Ноумен
Ты победила.
Ты победила тем,
что не моя.”
Е. Евтушенко
“Ни один человек не может стать более чужим, чем тот, которого ты в прошлом любил.”
Э. М. Ремарк
* * *
Человек с полупрозрачной головой рыбы и глобусом подмышкой вошел в серо-зеленый облезлый подъезд трехэтажного деревянного барака.

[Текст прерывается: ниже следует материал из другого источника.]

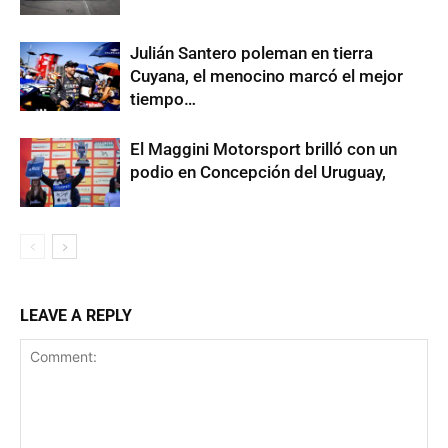
Julián Santero poleman en tierra
Cuyana, el menocino marcó el mejor
tiempo…
El Maggini Motorsport brilló con un
podio en Concepción del Uruguay,
LEAVE A REPLY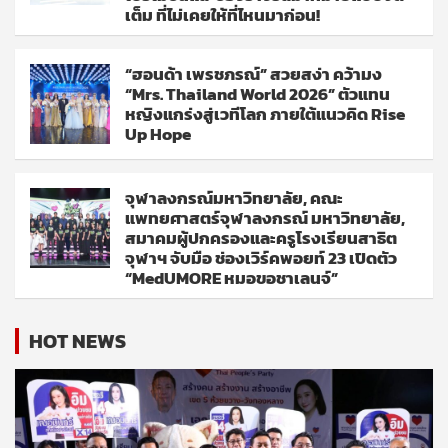
เต็ม ที่ไม่เคยให้ที่ไหนมาก่อน!
“ฮอนด้า เพรชภรณ์” สวยสง่า คว้ามง
“Mrs. Thailand World 2026” ตัวแทน
หญิงแกร่งสู่เวทีโลก ภายใต้แนวคิด Rise
Up Hope
จุฬาลงกรณ์มหาวิทยาลัย, คณะ
แพทยศาสตร์จุฬาลงกรณ์ มหาวิทยาลัย,
สมาคมผู้ปกครองและครูโรงเรียนสาธิต
จุฬาฯ จับมือ ช่องเวิร์คพอยท์ 23 เปิดตัว
“MedUMORE หมอขอชาเลนจ์”
HOT NEWS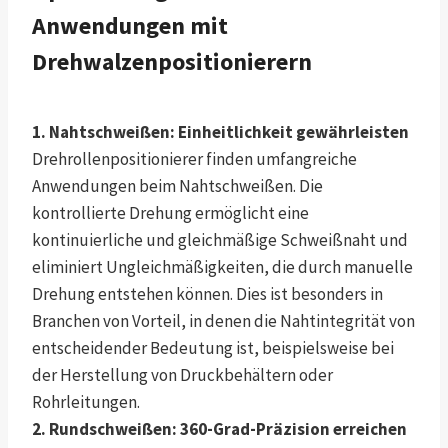
Anwendungen mit
Drehwalzenpositionierern
1. Nahtschweißen: Einheitlichkeit gewährleisten
Drehrollenpositionierer finden umfangreiche
Anwendungen beim Nahtschweißen. Die
kontrollierte Drehung ermöglicht eine
kontinuierliche und gleichmäßige Schweißnaht und
eliminiert Ungleichmäßigkeiten, die durch manuelle
Drehung entstehen können. Dies ist besonders in
Branchen von Vorteil, in denen die Nahtintegrität von
entscheidender Bedeutung ist, beispielsweise bei
der Herstellung von Druckbehältern oder
Rohrleitungen.
2. Rundschweißen: 360-Grad-Präzision erreichen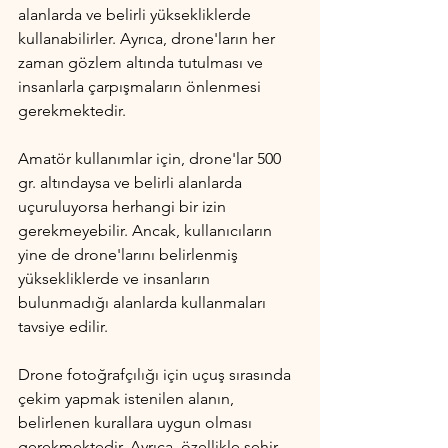
alanlarda ve belirli yüksekliklerde 
kullanabilirler. Ayrıca, drone'ların her 
zaman gözlem altında tutulması ve 
insanlarla çarpışmaların önlenmesi 
gerekmektedir.
Amatör kullanımlar için, drone'lar 500 
gr. altındaysa ve belirli alanlarda 
uçuruluyorsa herhangi bir izin 
gerekmeyebilir. Ancak, kullanıcıların 
yine de drone'larını belirlenmiş 
yüksekliklerde ve insanların 
bulunmadığı alanlarda kullanmaları 
tavsiye edilir.
Drone fotoğrafçılığı için uçuş sırasında 
çekim yapmak istenilen alanın, 
belirlenen kurallara uygun olması 
gerekmektedir. Ayrıca, özellikle şehir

Он на секунду задержался, прежде чем шагнуть в сырые недра темноты, поднял голову. На крыше барака торчала погнутая во все стороны телевизионная антена. На ней, нервно балансируя, сидела нахохлившаяся больная ворона. “Кар”, - сказал человек. Ворона промолчала.
Он поднялся на второй этаж, толкнул плечом дверь одной из квартир и, не встретив сопротивления, так как двери никогда не запирались, вошел внутрь. Там, не разуваясь и не включая свет, он прошел по коридору в дальнюю комнату и проделал то же упражнение: толкнул плечом дверь. Захлопнул ее за собой носком ноги, поставил глобус на тумбочку, голову рыбы заботливо положил на грязное шерстяное одеяло, покрывавшее кровать с панцирной сеткой. Отступил на шаг назад, любовно окинул взглядом похорошевший интерьер и лег в постель рядом с рыбьей головой.
Человек в соседней комнате слышал звуки открываемых-закрываемых дверей. “Она!” - пронеслась мысль. Вырвавшись из ловушки окружавших его зеркал он выскочил в коридор. Пахло рыбой и грязными ботинками. “Не она” – привычное-холодное разочарование отчаяния нахлынуло горлом.
Нелепо шаря по требующим сноса стенам, он на ощупь пробрался до комнаты соседа.
-- Спишь? - приоткрывая дверь спросил он.
-- Еще чего! Я не сплю! - сердито сел в кровати сосед, скинув в процессе на пол голову рыбы.
-- Ты спал, - настаивал он.
-- Как вам не стыдно обвинять меня в такой низости! - полный благородного гнева полупроснувшийся сосед пошевелил пальцами ног в грязных ботинках.
-- Но я видел тебя спящим, - недоуменно продолжал настаивать он.
Сосед, скрипя пружинами кровати, свесился с нее, поднял рыбью голову, водворил на законное место и резонно возразил:
-- Откуда я знаю, что ты это видел? Ведь я же этого не видел.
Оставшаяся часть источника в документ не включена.